Note that relationships between radar reflectivity factor and water content parameters are not unique and therefore uncertainty in *Q*_{net} will exist. This uncertainty is similar to rainfall rate (discussed in section 1) with random errors as large as a factor of 4 (Doviak and Zrnic 1984). As mentioned in the previous section, however, the algorithm presented here is *somewhat* insensitive to these errors because information is only required on the condition of saturation (sign of precipitation production term), not the magnitude of saturation (precise value of precipitation production term).

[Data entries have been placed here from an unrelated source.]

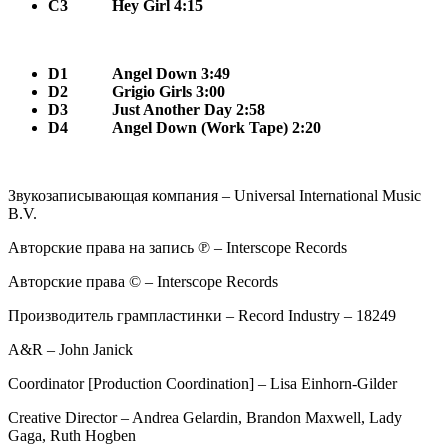
C3
Hey Girl 4:15
D1
Angel Down 3:49
D2
Grigio Girls 3:00
D3
Just Another Day 2:58
D4
Angel Down (Work Tape) 2:20
Звукозаписывающая компания – Universal International Music
B.V.
Авторские права на запись ℗ – Interscope Records
Авторские права © – Interscope Records
Производитель грампластинки – Record Industry – 18249
A&R – John Janick
Coordinator [Production Coordination] – Lisa Einhorn-Gilder
Creative Director – Andrea Gelardin, Brandon Maxwell, Lady
Gaga, Ruth Hogben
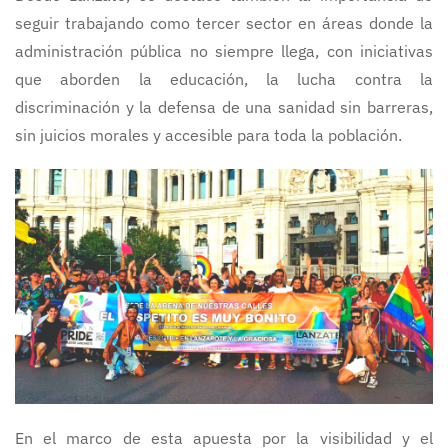
seguir trabajando como tercer sector en áreas donde la
administración pública no siempre llega, con iniciativas
que aborden la educación, la lucha contra la
discriminación y la defensa de una sanidad sin barreras,
sin juicios morales y accesible para toda la población.
En el marco de esta apuesta por la visibilidad y el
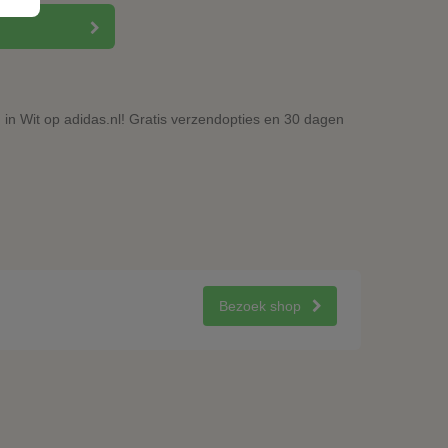
in Wit op adidas.nl! Gratis verzendopties en 30 dagen
Bezoek shop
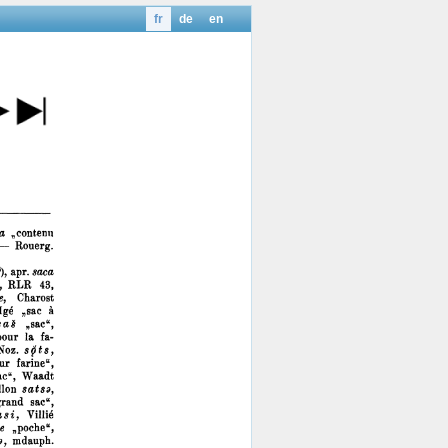
fr
de
en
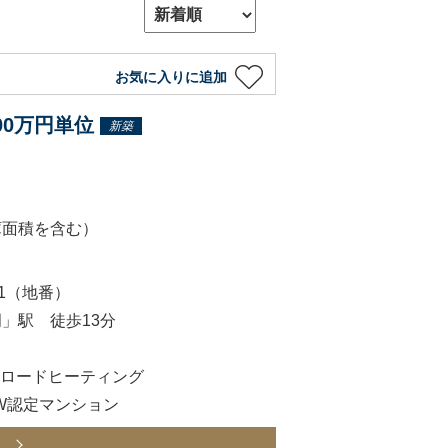
お気に入りに追加
100万円単位
新築
倉庫面積を含む）
1（地番）
」駅 徒歩13分
×ロードヒーティング
宅W認定マンション
ら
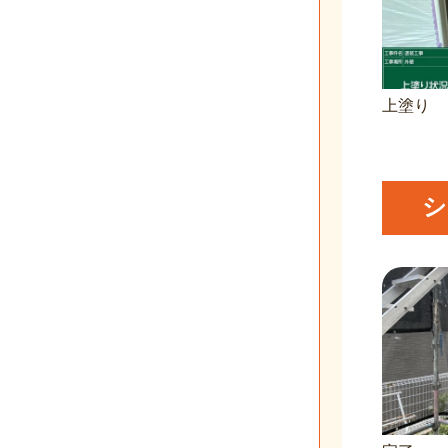
上塗り
シ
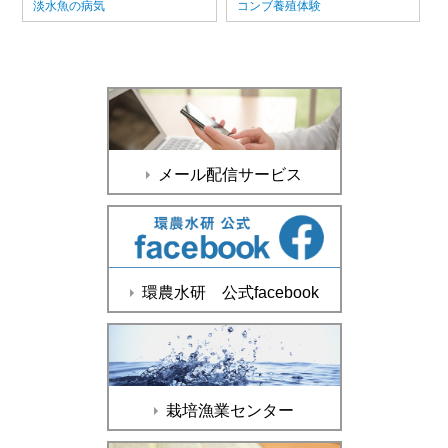
淡水魚の病気
コンブ養殖体験
メール配信サービス
環農水研 公式facebook
栽培漁業センター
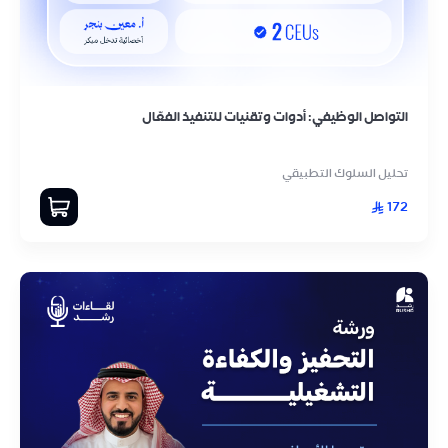
التواصل الوظيفي: أدوات وتقنيات للتنفيذ الفعّال
تحليل السلوك التطبيقي
172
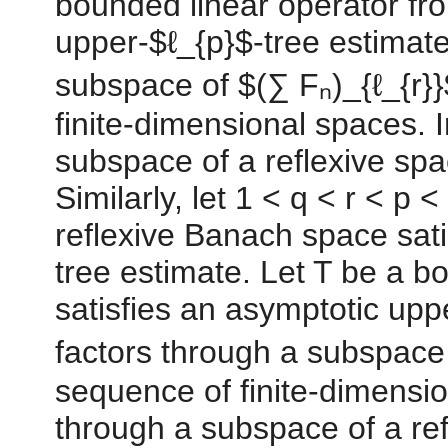
bounded linear operator fro
upper-$ℓ_{p}$-tree estimate
subspace of $(∑ Fₙ)_{ℓ_{r}}
finite-dimensional spaces. I
subspace of a reflexive spa
Similarly, let 1 < q < r < p
reflexive Banach space sati
tree estimate. Let T be a b
satisfies an asymptotic upp
factors through a subspace 
sequence of finite-dimension
through a subspace of a re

Equation (2) is solved for *Q*_{net} using the Guillermo Doppler analyses, the storage term parameterization in (5), the computed precipitation mixing ratios described above, hydrometeor fall speed relations for a gamma distribution (Ulbrich and Chilson 1994; Heymsfield et al. 1999), and a composite eyewall density profile discussed below (perturbations to the density profile in all directions had a small effect on calculations). Based on Fig. 2 and the discussion in the previous section, grid points with |*w*| > 5 m s^{−1} are assumed to be saturated.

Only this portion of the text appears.